Christina “Krea” Gomez
Co-founder of Sister Warriors; Alum of Young Women’s Freedom Center
“How can we get young folks the things they need without them ending up in the system?”
Leading Edge Vision:
Krea’s vision is to replace punitive and dehumanizing systems with a comprehensive new architecture that provides young people with the support and resources they need to address their trauma, and to heal and thrive.
What is your vision for your community? For California?
I envision a world where youth and family safety and wellness are synonymous with each other, and all community stakeholders and government entities prioritize this as a goal for their engagement.
A comprehensive approach to safety and wellness requires us to see youth as part of a larger unit and ecosystem that must be supported in tandem. This approach requires improved collaboration between schools, community programs and system stakeholders, making them all more effective. By challenging our current models of prevention and intervention to be more inclusive of true transformative justice, we can both address the need for more robust community violence interventions and improve how youth succeed.
Finally, prevention and intervention would happen before a young person is arrested. Those who are most engaged in community violence would receive extensive training and access to resources that would afford them the opportunity to address their trauma, reinvent their reputations and do good for their community by serving as mentors. They would be making a liveable wage, preventing them from having to return to the underground street economy. That will interrupt community violence and increase public safety.
Can you share a story, either personal or from a directly impacted person, that exemplifies the problem you are trying to solve?
At Young Women’s Freedom Center, I worked with directly impacted girls and gender-non-confirming people who were part of the juvenile justice system, and conducted research with them to find out what their experience has been like since their detention or incarceration. A couple of things stood out: every girl who came through the center was housing insecure, and a significant number of them were in another system, such as child welfare, foster care, or had parents in the adult system. The research brought to light that these systems don’t talk.
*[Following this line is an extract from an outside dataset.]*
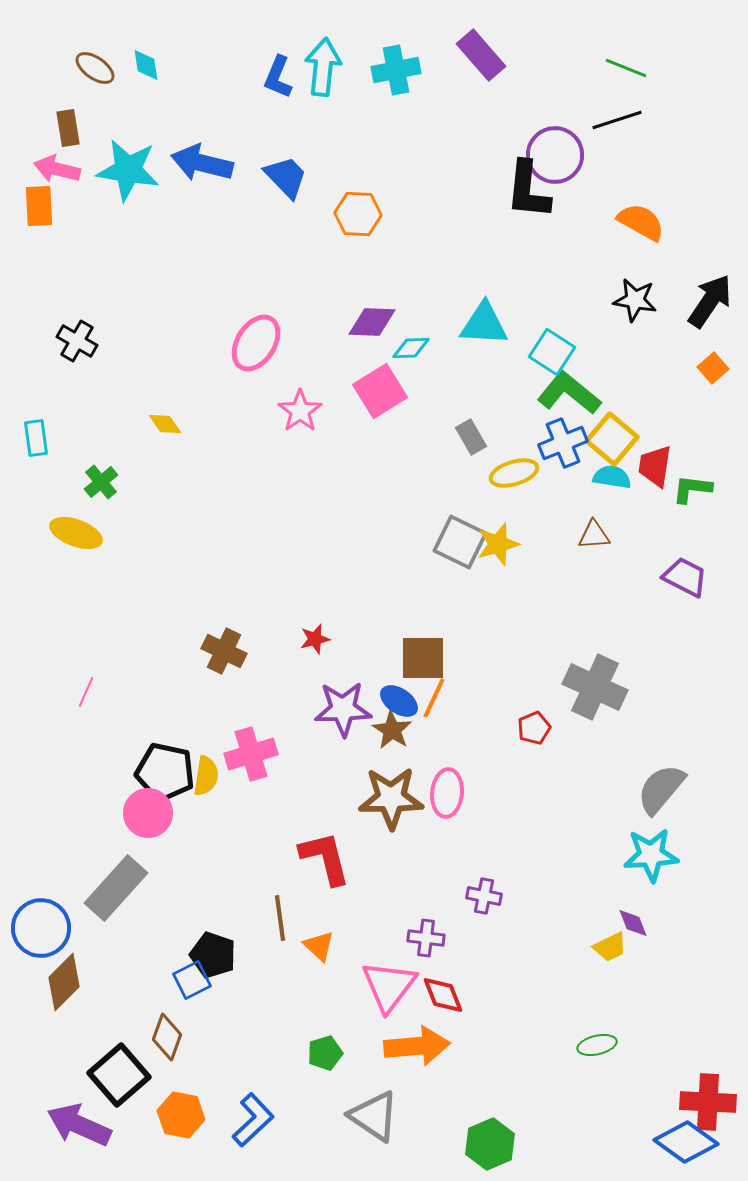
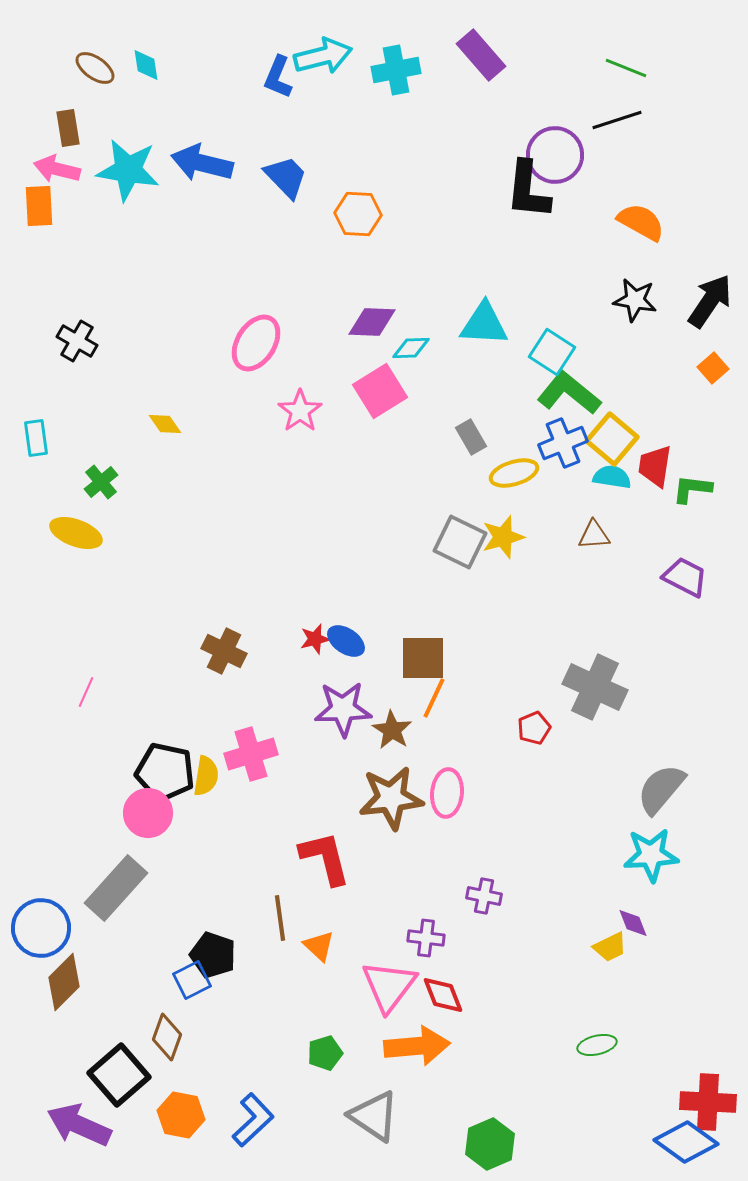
cyan arrow at (323, 67): moved 11 px up; rotated 70 degrees clockwise
yellow star at (498, 544): moved 5 px right, 7 px up
blue ellipse at (399, 701): moved 53 px left, 60 px up
brown star at (391, 798): rotated 6 degrees counterclockwise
I also worked with directly impacted people to close down juvenile hall in San Francisco. It became clear that in order to get “support,” you have to end up in these systems, but in order to get out of these systems, you have to have a good quality of life. The question became, how can we get young folks the things they need without them ending up in the system?
There is urgency for a model that emphasizes the wellbeing of a young person and their family. At the core of this model is increasing the access points to support and introducing them before a young person or their family enters the system.
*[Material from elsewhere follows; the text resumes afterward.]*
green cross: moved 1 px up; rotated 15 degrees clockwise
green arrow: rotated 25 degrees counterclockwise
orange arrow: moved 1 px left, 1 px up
What progress have you seen thus far in your work and what remains to be done?
San Francisco has a significant amount of resources being saved by the closing of San Francisco’s Juvenile Justice Center. More than 300 youth-serving community based organizations and multiple workgroups are tasked with improving how probation engages youth and their families. The city has one of the most progressive Board of Supervisors it has had in the last 20 years. It also has a large enough number of advocates and stakeholders with the political and community will to commit to drastic and innovative changes to improve how we serve youth, their families, and formerly incarcerated and detained individuals. San Francisco is the perfect ecosystem to pilot this reimagining of community intervention and collaboration and build a vision of true system transformation across the justice system, child welfare, schools, mental health and the adult system.
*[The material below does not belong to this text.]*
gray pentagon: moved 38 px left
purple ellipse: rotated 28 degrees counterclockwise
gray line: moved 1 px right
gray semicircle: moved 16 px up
One example is the idea of a wellbeing advocate. A wellbeing advocate would support young people and meet their needs, whether it is negotiating with the probation department on behalf of the young person or getting them shoes so they can go to school. If we just listen and advocate on behalf of young people and their families, we can get them what they need to thrive.
The folks who are supporting young people and their families should in turn be supported and respected as professionals. If the state, city or county is funding a community violence interventionist, then they should also give them life insurance, for example, because they are putting their lives on the line. They are the true first responders and heroes. They deserve to be paid well, have proper training on the job and protections for themselves and their families, so they don’t need to worry about their safety and focus on being effective in the field.
What barriers have you faced, or continue to face, in achieving your vision of change?
Lack of communication and coordination between systems that should be working together to be the most effective they can be. These systems refuse to acknowledge how harmful they are. Their denial creates barriers that would otherwise allow us to have honest conversations that improve how we collaborate.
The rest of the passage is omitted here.